Page images and extracted text:

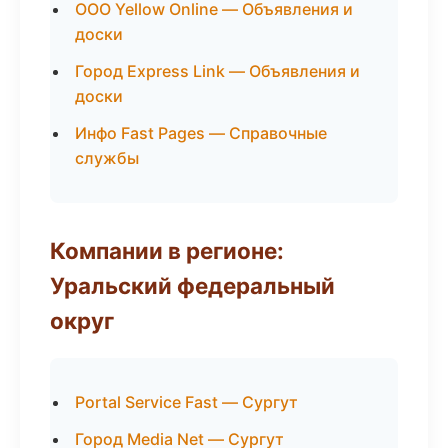
ООО Yellow Online — Объявления и
доски
Город Express Link — Объявления и
доски
Инфо Fast Pages — Справочные
службы
Компании в регионе:
Уральский федеральный
округ
Portal Service Fast — Сургут
Город Media Net — Сургут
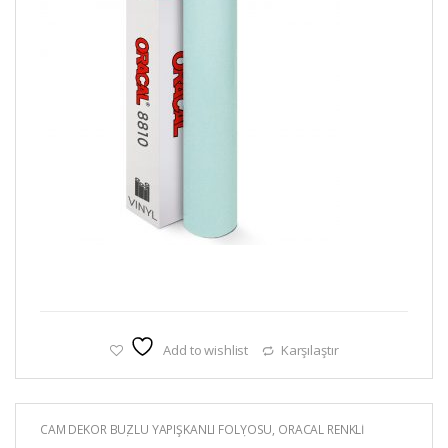
Add to wishlist
Karşılaştır
CAM DEKOR BUZLU YAPIŞKANLI FOLYOSU
,
ORACAL RENKLİ
YAPIŞKANLI KESİM FOLYOLARI
,
RENKLİ YAPIŞKANLI FOLYO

PROBLEM: Copy all lines from the data that hold the word "YAPIŞKANLI".

REPLY:
CAM DEKOR BUZLU YAPIŞKANLI FOLYOSU
YAPIŞKANLI KESİM FOLYOLARI
RENKLİ YAPIŞKANLI FOLYO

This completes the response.